BRIEF: Only the lines from the first line of the data through the line containing "not need to" belong in the answer, transcribed exactly; pictures do not.

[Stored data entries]
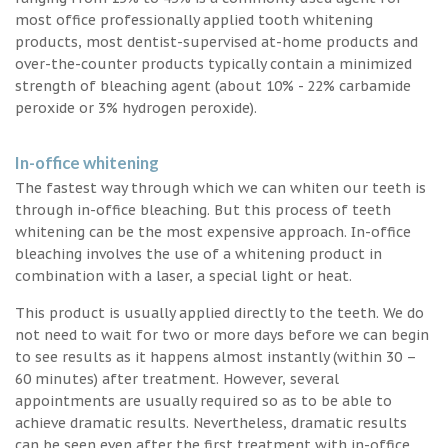
most office professionally applied tooth whitening
products, most dentist-supervised at-home products and
over-the-counter products typically contain a minimized
strength of bleaching agent (about 10% - 22% carbamide
peroxide or 3% hydrogen peroxide).
In-office whitening
The fastest way through which we can whiten our teeth is
through in-office bleaching. But this process of teeth
whitening can be the most expensive approach. In-office
bleaching involves the use of a whitening product in
combination with a laser, a special light or heat.
This product is usually applied directly to the teeth. We do
not need to wait for two or more days before we can begin
to see results as it happens almost instantly (within 30 –
60 minutes) after treatment. However, several
appointments are usually required so as to be able to
achieve dramatic results. Nevertheless, dramatic results
can be seen even after the first treatment with in-office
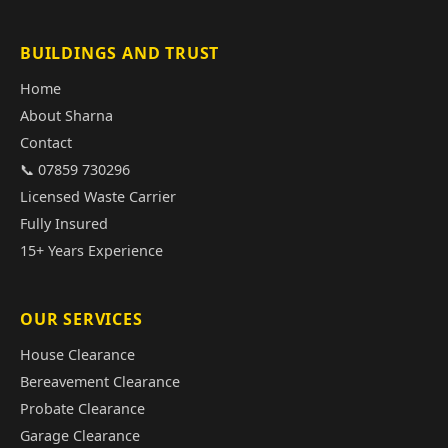
BUILDINGS AND TRUST
Home
About Sharna
Contact
📞 07859 730296
Licensed Waste Carrier
Fully Insured
15+ Years Experience
OUR SERVICES
House Clearance
Bereavement Clearance
Probate Clearance
Garage Clearance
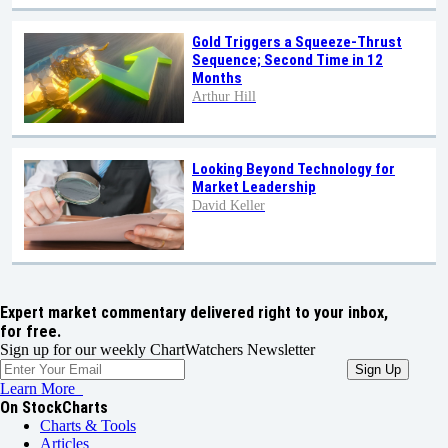
Gold Triggers a Squeeze-Thrust
Sequence; Second Time in 12
Months
Arthur Hill
Looking Beyond Technology for
Market Leadership
David Keller
Expert market commentary delivered right to your inbox,
for free.
Sign up for our weekly ChartWatchers Newsletter
Learn More
On StockCharts
Charts & Tools
Articles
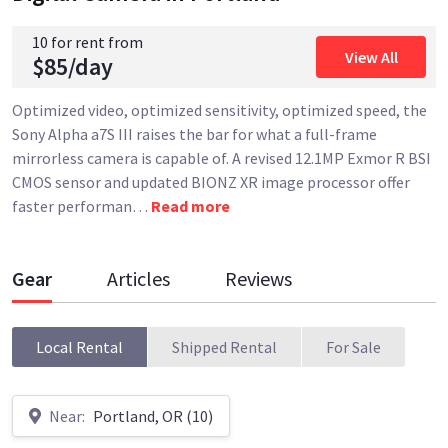
10 for rent from
View All
$85/day
Optimized video, optimized sensitivity, optimized speed, the
Sony Alpha a7S III raises the bar for what a full-frame
mirrorless camera is capable of. A revised 12.1MP Exmor R BSI
CMOS sensor and updated BIONZ XR image processor offer
faster performan
…
Read more
Gear
Articles
Reviews
Local Rental
Shipped Rental
For Sale
Near:
Portland, OR (10)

THE COMPLETED TASK:
most office professionally applied tooth whitening
products, most dentist-supervised at-home products and
over-the-counter products typically contain a minimized
strength of bleaching agent (about 10% - 22% carbamide
peroxide or 3% hydrogen peroxide).
In-office whitening
The fastest way through which we can whiten our teeth is
through in-office bleaching. But this process of teeth
whitening can be the most expensive approach. In-office
bleaching involves the use of a whitening product in
combination with a laser, a special light or heat.
This product is usually applied directly to the teeth. We do
not need to wait for two or more days before we can begin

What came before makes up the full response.